説明

環境改善材、環境改善構造および周辺環境改善方法

【課題】 木炭の有する種々の環境改善機能を損なうことなく、電磁波を十分に低減することもできる、環境改善材、環境改善構造および周辺環境改善方法を提供する。
【解決手段】 本発明にかかる環境改善材は、木炭とフェライトを含む、ことを特徴とし、これを含む製品として用いられることもできる。本発明にかかる環境改善構造は、前記環境改善材を配置し、周辺環境を改善する、ことを特徴とする。本発明にかかる周辺環境改善方法は、地面に穿たれた穴の中に、前記環境改善材と水を投入し、さらに、天然塩、水晶、ショールトルマリン、天照石、ブラックシリカ、アパタイトおよび麦飯石からなる群より選ばれる少なくとも1種を投入し、前記穴を埋め戻す、ことを特徴とする。

【発明の詳細な説明】
【技術分野】
【0001】
本発明は、環境改善材、環境改善構造および周辺環境改善方法に関する。詳しくは、地中に埋めたり、壁に埋め込んだりすることで周囲の環境を改善することのできる環境改善材と、このような環境改善材を用いた環境改善構造および周辺環境改善方法に関する。
【背景技術】
【0002】
電磁波は、電子機器の誤作動を発生させたり、生物の健康にも好ましくない影響を与えたりする危険性があり、特に、携帯電話が広く普及し、新規な電化製品が次々に開発されている昨今にあっては、該電磁波による環境への悪影響は1つの社会問題となりつつある。電磁波発生源としては前記した携帯電話や電化製品のほか、高圧線などがあるが、これらは社会生活において、もはや必要不可欠となっており、これらを排除して問題の解決を図ることは現実的に不可能である。そのため、電磁波の発生自体を止めることはできないから、発生した電磁波をいかに低減させるかが重要となる。

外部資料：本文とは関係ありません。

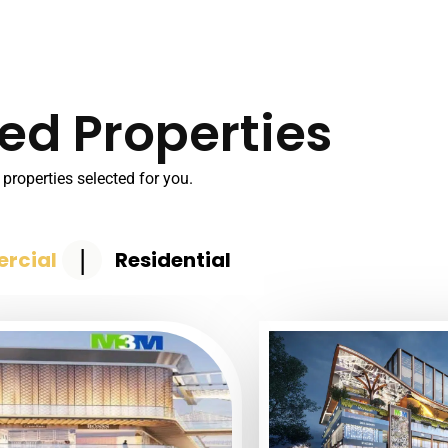
ed Properties
properties selected for you.
|
rcial
Residential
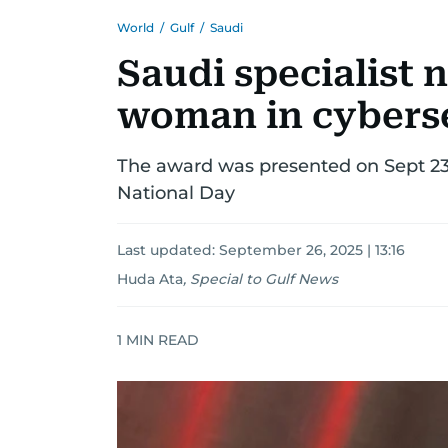
World
/
Gulf
/
Saudi
Saudi specialist 
woman in cyberse
The award was presented on Sept 23
National Day
Last updated:
September 26, 2025 | 13:16
Huda Ata
,
Special to Gulf News
1
MIN READ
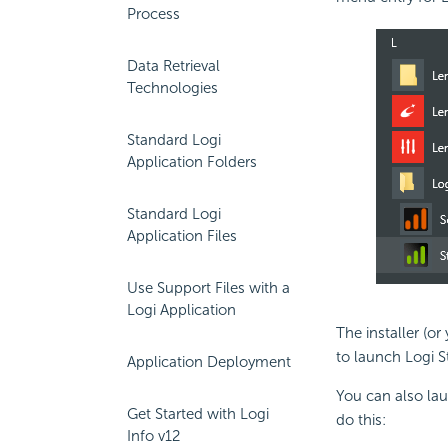
Process
Data Retrieval
Technologies
Standard Logi
Application Folders
Standard Logi
Application Files
Use Support Files with a
Logi Application
The installer (o
to launch Logi S
Application Deployment
You can also la
Get Started with Logi
do this:
Info v12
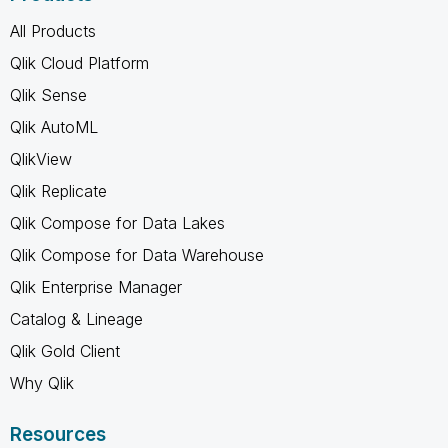
All Products
Qlik Cloud Platform
Qlik Sense
Qlik AutoML
QlikView
Qlik Replicate
Qlik Compose for Data Lakes
Qlik Compose for Data Warehouse
Qlik Enterprise Manager
Catalog & Lineage
Qlik Gold Client
Why Qlik
Resources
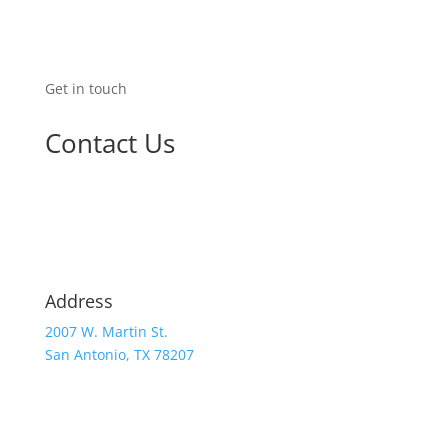
Get in touch
Contact Us
Address
2007 W. Martin St.
San Antonio, TX 78207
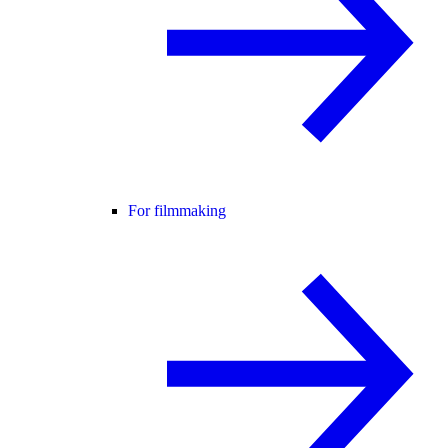
For filmmaking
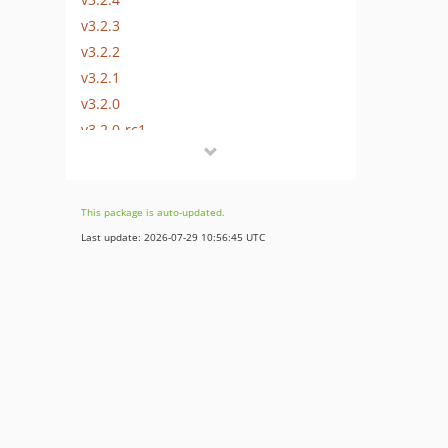
v3.2.3
v3.2.2
v3.2.1
v3.2.0
v3.2.0-rc1
v3.2.0-beta1
3.1.x-dev
v3.1.5
This package is auto-updated.
v3.1.4
Last update: 2026-07-29 10:56:45 UTC
v3.1.3
v3.1.2
v3.1.1
v3.1.0
v3.1.0-rc2
v3.1.0-rc1
v3.1.0-beta1
3.0.x-dev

ところで、環境を改善するための物質として、近年、吸放湿機能、ガス吸着機能、電位調整機能、マイナスイオン放出機能、電界調整機能など、環境改善に好ましい機能に優れる木炭が注目されている。例えば、木炭を居住空間に設置して、湿度を好ましい範囲に調整したり、人体にとって好ましくない揮発性化合物を吸着させてシックハウス対策に用いられたりしているほか、埋設して、電位調整機能、マイナスイオン放出機能、電界調整機能などにより地盤を改良する目的にも用いられたりしている。
【0003】
このような中で、本発明者は、木炭として高温炭化木炭粒を用い、これにピッチコークス粒と焼成無機物微粒を配合することにより、木炭の諸機能を向上させた環境改善材を提案している(特許文献1参照)。

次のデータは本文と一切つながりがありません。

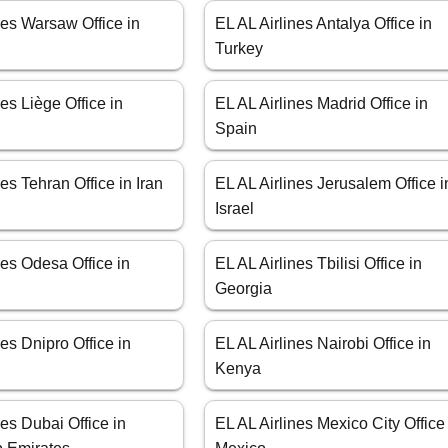
nes Warsaw Office in
EL AL Airlines Antalya Office in
Turkey
nes Liège Office in
EL AL Airlines Madrid Office in
Spain
nes Tehran Office in Iran
EL AL Airlines Jerusalem Office i
Israel
nes Odesa Office in
EL AL Airlines Tbilisi Office in
Georgia
nes Dnipro Office in
EL AL Airlines Nairobi Office in
Kenya
nes Dubai Office in
EL AL Airlines Mexico City Office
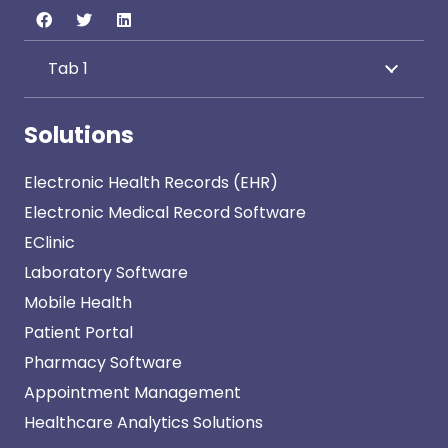
Tab 1
Solutions
Electronic Health Records (EHR)
Electronic Medical Record Software
EClinic
Laboratory Software
Mobile Health
Patient Portal
Pharmacy Software
Appointment Management
Healthcare Analytics Solutions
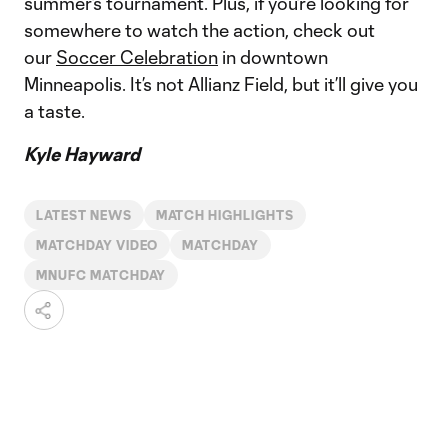
summer’s tournament. Plus, if you’re looking for
somewhere to watch the action, check out
our
Soccer Celebration
in downtown
Minneapolis. It’s not Allianz Field, but it’ll give you
a taste.
Kyle Hayward
LATEST NEWS
MATCH HIGHLIGHTS
MATCHDAY VIDEO
MATCHDAY
MNUFC MATCHDAY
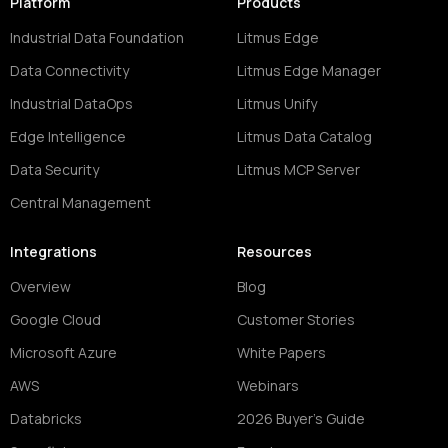
Platform
Products
Industrial Data Foundation
Litmus Edge
Data Connectivity
Litmus Edge Manager
Industrial DataOps
Litmus Unify
Edge Intelligence
Litmus Data Catalog
Data Security
Litmus MCP Server
Central Management
Integrations
Resources
Overview
Blog
Google Cloud
Customer Stories
Microsoft Azure
White Papers
AWS
Webinars
Databricks
2026 Buyer's Guide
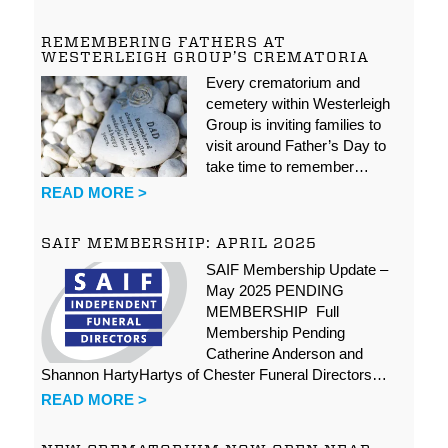
REMEMBERING FATHERS AT
WESTERLEIGH GROUP’S CREMATORIA
Every crematorium and
cemetery within Westerleigh
Group is inviting families to
visit around Father’s Day to
take time to remember…
READ MORE >
SAIF MEMBERSHIP: APRIL 2025
SAIF Membership Update –
May 2025 PENDING
MEMBERSHIP Full
Membership Pending
Catherine Anderson and
Shannon HartyHartys of Chester Funeral Directors…
READ MORE >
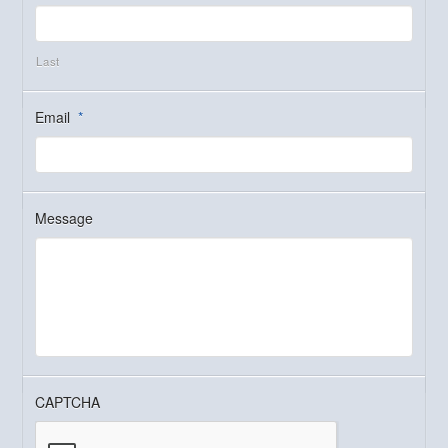
Last
Email
*
Message
CAPTCHA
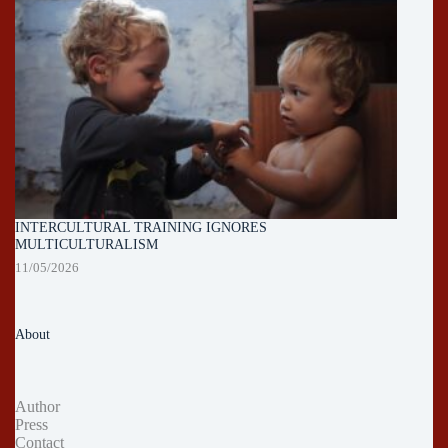
INTERCULTURAL TRAINING IGNORES
MULTICULTURALISM
11/05/2026
About
Author
Press
Contact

しかし、上記のように環境改善に役立つ諸機能を数多く有する木炭や、さらにそれら木炭の諸機能を高めた上述の環境改善材によっても、電化製品や高圧線などから生じる電磁波を十分に低減することは困難であった。具体的には、前記木炭や環境改善材は、周辺の電界を調整することはできるが、磁界を調整することは困難で、十分な電磁波低減効果を得ることはできなかった。さらに、木炭のもつ上述した環境改善機能についても更なる向上が求められている。
【特許文献1】特開2005−305126
【発明の開示】
【発明が解決しようとする課題】
【0004】
そこで、本発明の解決しようとする課題は、環境への悪影響などが危惧される電磁波を十分に低減させることができ、さらに、木炭のもつ様々な環境改善機能も増強されている、環境改善材、環境改善構造および周辺環境改善方法を提供することにある。
【課題を解決するための手段】
【0005】
本発明者らは、上記課題を解決するべく鋭意検討を行った。その結果、従来用いられていた木炭と、併せてフェライトも用いるようにすれば、電磁波を十分に低減できるとともに、木炭のもつ環境改善機能がより良好に発揮されることを見出し、それを確認して、本発明を完成するに至った。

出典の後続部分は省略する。